I am so sorry this happened to both you and your daughter. Sadly, it won’t be the last time, but hopefully together we can set the stones to pave the path so one day it doesn’t. Another reason why being called “disabled” hurt her feelings may be because in her mind and heart, she is just herself. It may make her feel that just being herself is not good enough, and cause her to question herself. Tell her that I too have moments when people make me sad or self-conscious about my physical limitations or the way I walk. But I don’t let it sting too long, because I know people who use words to hurt others are often hurting inside themselves, and can’t see me for who I am. What they are thinking and feeling really has nothing to do with me.

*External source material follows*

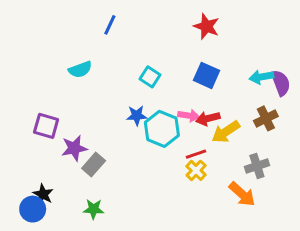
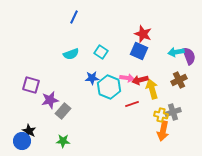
red star: (206, 26) -> (143, 34), moved
cyan semicircle: (80, 69) -> (71, 54), moved
yellow arrow: (226, 132) -> (152, 89), turned 108
yellow cross: (196, 170) -> (161, 115), moved, turned -32
orange arrow: (242, 194) -> (163, 131), turned 60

Here’s another way your daughter can look at it. The disability is not her cerebral palsy or the physical or cognitive impairments she might have. The “disability” is the intersection between those impairments and the barriers society and people put in front of her that make it more challenging to engage fully in every aspect of her life — not only physically, but socially and with a happy and confident disposition. The disability is not her cerebral palsy, it is the environmental barriers and the stigma and discrimination of others that make her feel bad, excluded, hurt and sad.

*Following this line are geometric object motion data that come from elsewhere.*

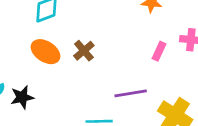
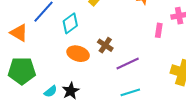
purple line: (131, 93) -> (128, 63), moved

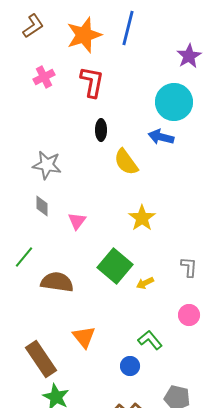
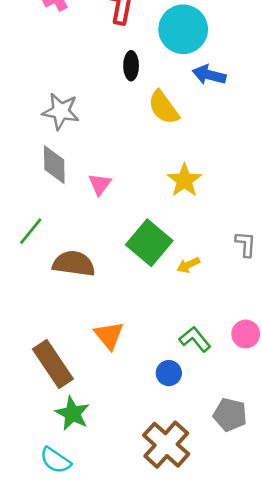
cyan circle: (174, 102) -> (183, 29), moved
gray diamond: (42, 206) -> (54, 165), size x1.4
pink circle: (189, 315) -> (246, 334), moved

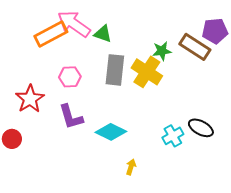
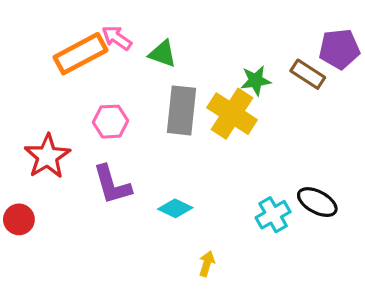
pink arrow: (74, 24) -> (117, 38), size x0.6
brown rectangle: (195, 47) -> (308, 74), size x0.7
cyan diamond: (111, 132) -> (175, 208), size x0.7

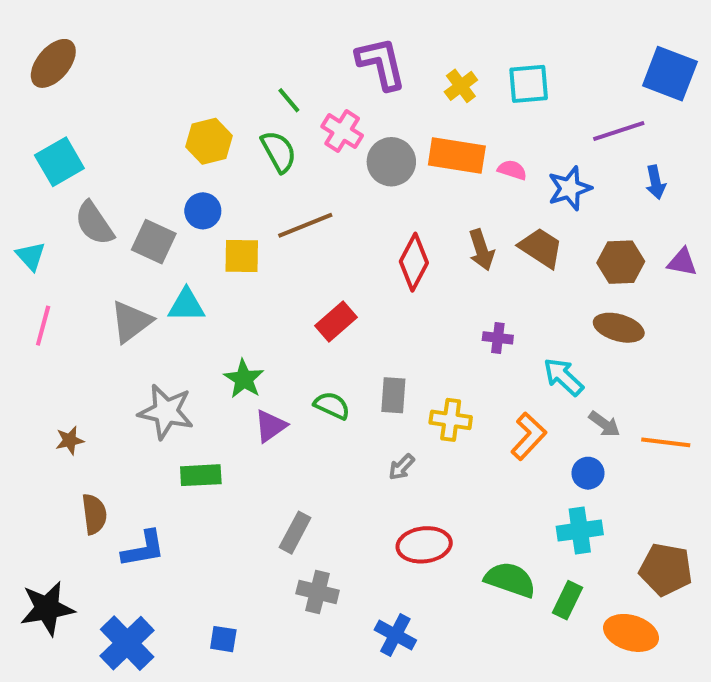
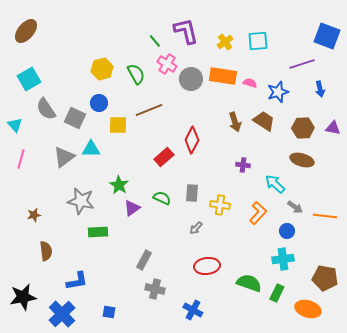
green line: (289, 100) -> (155, 41), moved
red diamond: (414, 262) -> (192, 140), moved
blue L-shape: (143, 549) -> (77, 281), moved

Looking at disability this way, where it is not the person but rather our environments that are disabled is called the Human Rights approach. This is how UNICEF works in this field. We always put the person first. So your daughter is not a disabled child. She is a child who lives with a disability. Does this make sense? And the fact that she does it with such prowess and sunshine makes her the champion she is. Any person who has the courage, confidence and maturity to ask others for help when they are in a moment of need is very powerful. They are going to bring a lot of good energy and love to their own life and to the lives of those around them.

Let me share with you that my beloved father, who blames himself for my condition, has taken years to learn how to talk about what is happening to me. Once, as we walked through a crowd, he said “Excuse us, we have a problem here. Please make some room.”

I immediately sat him down and explained, “Daddy, I am not a problem, and neither is my wobble. The day that I can no longer make you laugh is when we have a problem.”

He felt ashamed because he did not realize what he was implying, nor how it might make me feel. My father is my guiding grace, my everything; I revere and adore him. And because I love him so much and I know he loves me, I don’t get mad at him when he does not know the right words to use. I share with him what I too am learning day by day about this incredible journey.

So my last piece of advice, that I am so humbled you would reach out to me to request, is to encourage your daughter to educate the person who called her disabled, maybe in a letter or over the phone. Teach her the right words to use to describe cerebral palsy, and what disability really is. Let your daughter choose the words — words that make her feel proud to be unique and sensational just as she is.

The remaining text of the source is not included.